# Lighting for a 30 gallon tank



## lauraleellbp

Personally, if your goal is a low tech setup, I'd get one of these Coralife T5NOs (which I seem to recommend right and left, I need to hit up these guys for a commission or something! :hihi http://www.bigalsonline.com/BigAlsU...5/cl0/coralifefwt5aqualightdoublestriplight30

Or if you're handy with electrical DIY (which I'm not) then you could probably make your own T8 or T5 fixture from parts found at Home Depot, Lowes, etc.
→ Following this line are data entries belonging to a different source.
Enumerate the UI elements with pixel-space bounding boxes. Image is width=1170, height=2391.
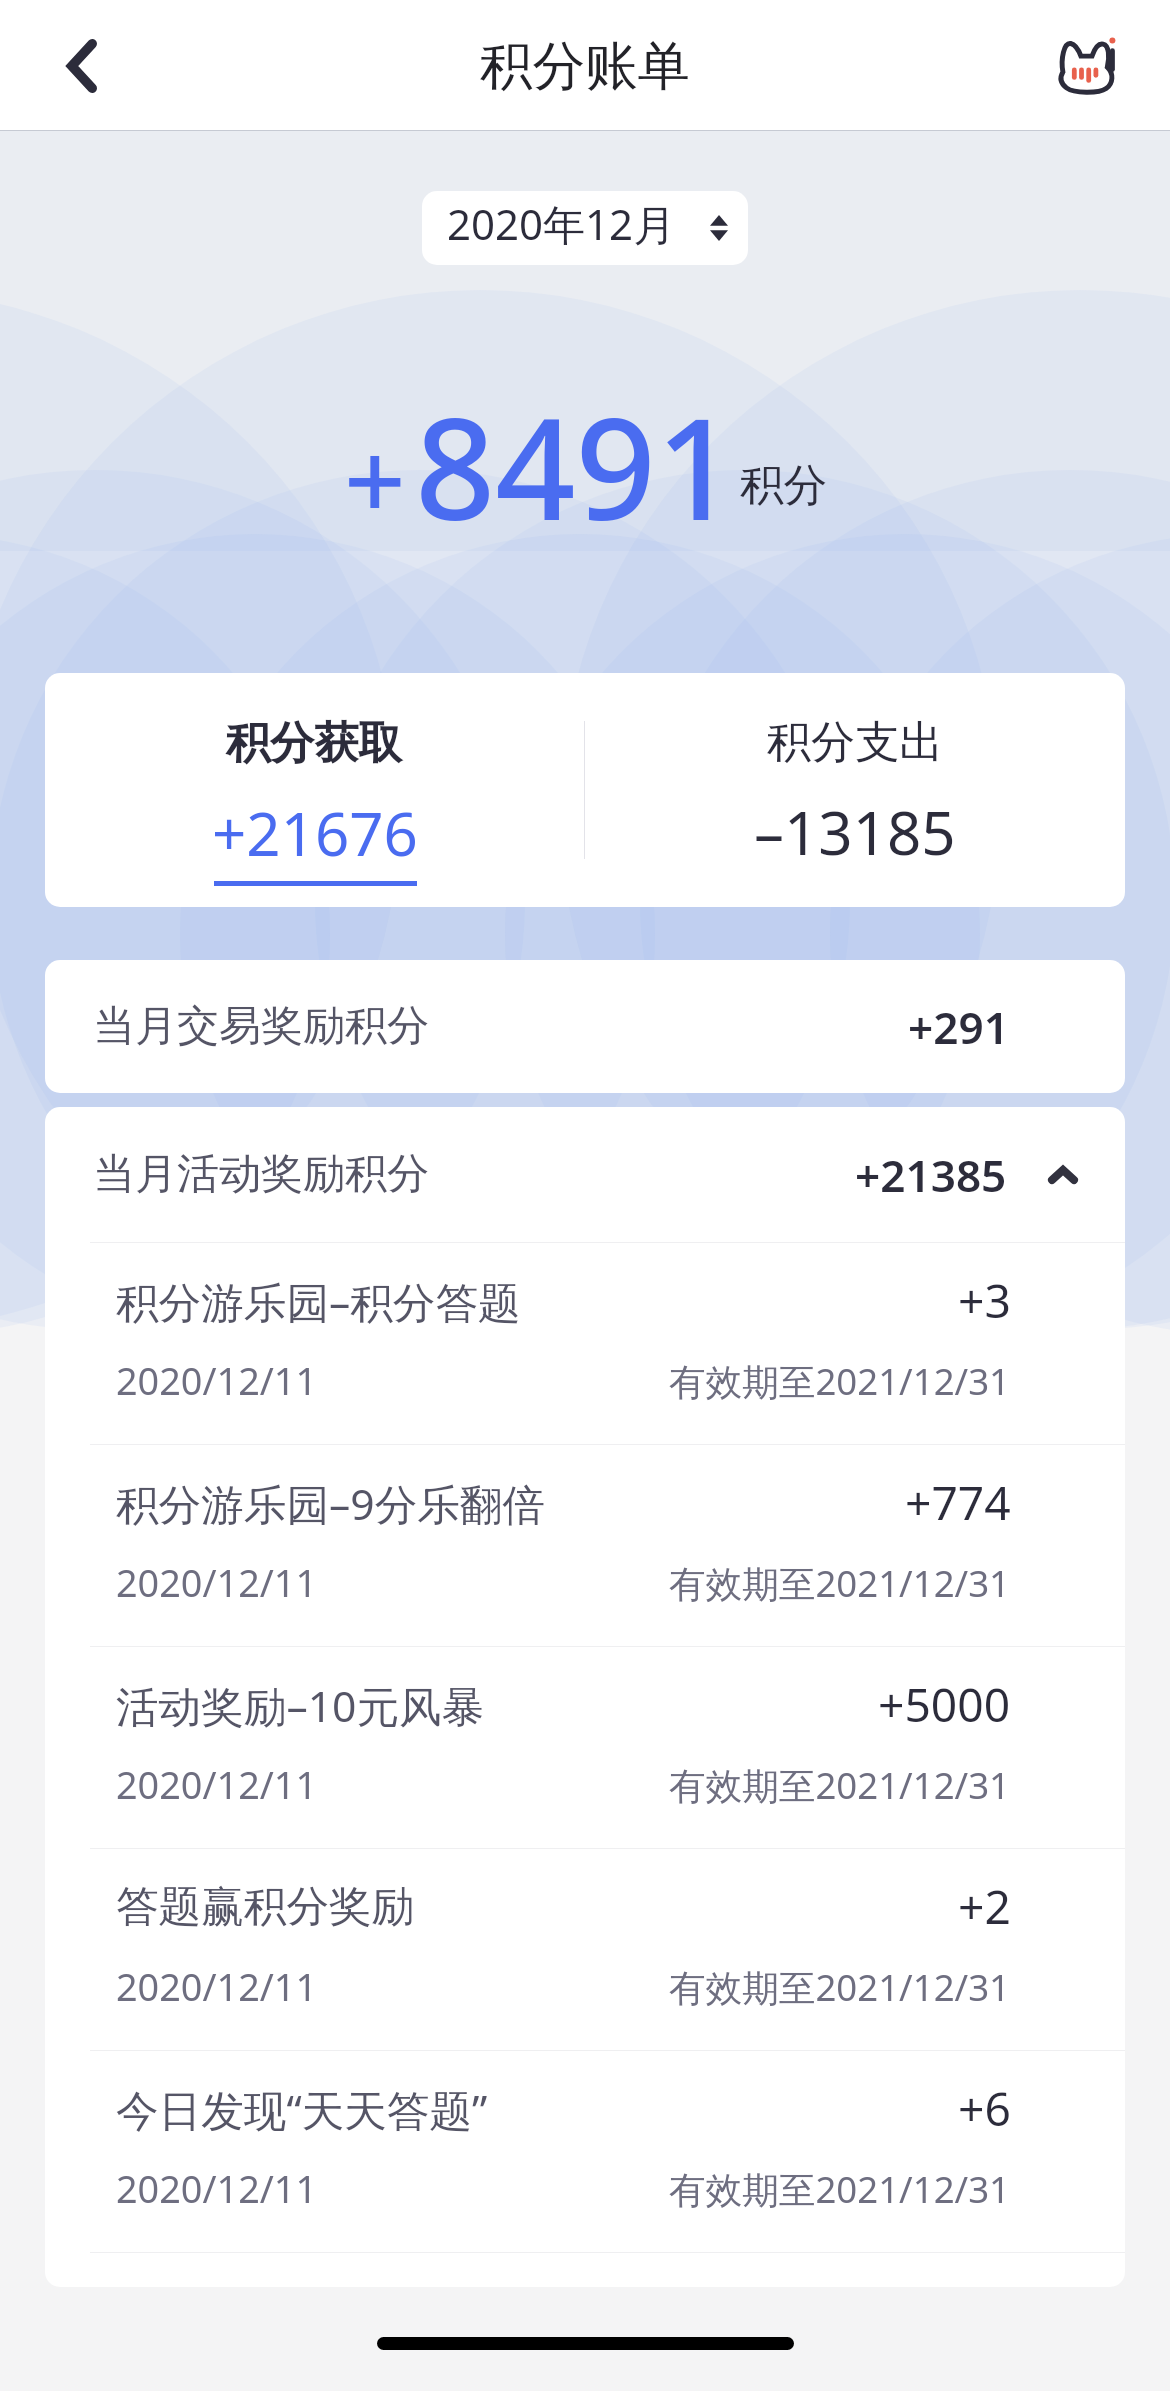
staticText: 有效期至2021/12/31 xyxy=(669,1760,1011,1810)
button[interactable]: 今日发现“天天答题” xyxy=(45,2051,1125,2252)
staticText: 积分游乐园–积分答题 xyxy=(116,1272,521,1330)
button[interactable]: 积分获取 xyxy=(45,673,584,907)
button[interactable]: Smart assistant xyxy=(1056,36,1116,96)
staticText: 积分 xyxy=(740,458,827,513)
staticText: 2020/12/11 xyxy=(116,1759,318,1810)
staticText: 8491 xyxy=(415,370,737,561)
staticText: 2020/12/11 xyxy=(116,1557,318,1608)
button[interactable]: 积分游乐园–积分答题 xyxy=(45,1243,1125,1444)
staticText: +5000 xyxy=(878,1673,1011,1736)
staticText: +21676 xyxy=(212,792,418,874)
staticText: 今日发现“天天答题” xyxy=(116,2080,488,2138)
staticText: + xyxy=(344,405,406,552)
staticText: 当月交易奖励积分 xyxy=(93,1000,429,1053)
button[interactable]: 答题赢积分奖励 xyxy=(45,1849,1125,2050)
staticText: +21385 xyxy=(855,1145,1007,1205)
staticText: –13185 xyxy=(754,791,956,873)
staticText: +291 xyxy=(908,997,1009,1057)
staticText: 2020年12月 xyxy=(447,195,676,252)
button[interactable]: 积分游乐园–9分乐翻倍 xyxy=(45,1445,1125,1646)
staticText: 当月活动奖励积分 xyxy=(93,1148,429,1201)
staticText: 有效期至2021/12/31 xyxy=(669,1962,1011,2012)
staticText: 2020/12/11 xyxy=(116,1961,318,2012)
staticText: 2020/12/11 xyxy=(116,2163,318,2214)
staticText: 2020/12/11 xyxy=(116,1355,318,1406)
button[interactable]: Back xyxy=(55,33,109,99)
button[interactable]: 活动奖励–10元风暴 xyxy=(45,1647,1125,1848)
staticText: 有效期至2021/12/31 xyxy=(669,1356,1011,1406)
staticText: 积分获取 xyxy=(226,716,403,772)
staticText: +3 xyxy=(958,1269,1011,1332)
staticText: +2 xyxy=(958,1875,1011,1938)
button[interactable]: 当月交易奖励积分 xyxy=(45,960,1125,1093)
button[interactable]: 2020年12月 xyxy=(422,191,748,265)
staticText: 积分账单 xyxy=(480,33,690,99)
staticText: 有效期至2021/12/31 xyxy=(669,1558,1011,1608)
staticText: +774 xyxy=(905,1471,1011,1534)
button[interactable]: 当月活动奖励积分 xyxy=(45,1107,1125,1242)
staticText: 积分支出 xyxy=(767,715,944,771)
staticText: 有效期至2021/12/31 xyxy=(669,2164,1011,2214)
button[interactable]: 积分支出 xyxy=(585,673,1125,907)
staticText: 活动奖励–10元风暴 xyxy=(116,1676,485,1734)
staticText: 答题赢积分奖励 xyxy=(116,1880,415,1934)
staticText: 积分游乐园–9分乐翻倍 xyxy=(116,1474,546,1532)
staticText: +6 xyxy=(958,2077,1011,2140)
I'd go with 3 rows of bulbs if you go with T8, but 2 rows should be fine with T5.

For filter I'd go with an AquaClear 50 or 70 HOB.

Cheap substrate options (in order of my own preference) include:

-mineralized topsoil (see the sticky at the top of the substrate forum),
-Turface (which can be a little tricky to find and you also have to buy in bulk- see also the substrate forum), 
-Miracle Gro Organic potting soil capped with some other substrate,
-pool filter sand, 
-pea gravel
-some other DIY options... see also the substrate forum! :hihi:


----------



## Byron

For light, one T8 tube is sufficient. For a filter, I would use a simple sponge and air pump on anything under a 50g. Plain aquarium gravel can be bought in bulk, or from a landscape/stone place; I paid 75 cents for a 2g pail which will do a 20g, double that for a 30g, can't get much cheaper than that. To illustrate, the attached photo is my present 33g with a sponge filter and one T8 20w full spectrum tube and using that cheap gravel. Plants are growing like weeds.

Byron.


----------



## Leichty

Thank you guys for giving me these great ideas.. They are very helpful. that is a beautiful aquarium you have..


----------



## wantsome

I have the coarlife t5 n.o. and I think its too bright I'm having problems with algae. As a beginner I'd go with the above stated 1 t8 bulb.

I had to defuse my coralife light by putting paper over it to make it less bright. 1 t8 worked great on my other set up.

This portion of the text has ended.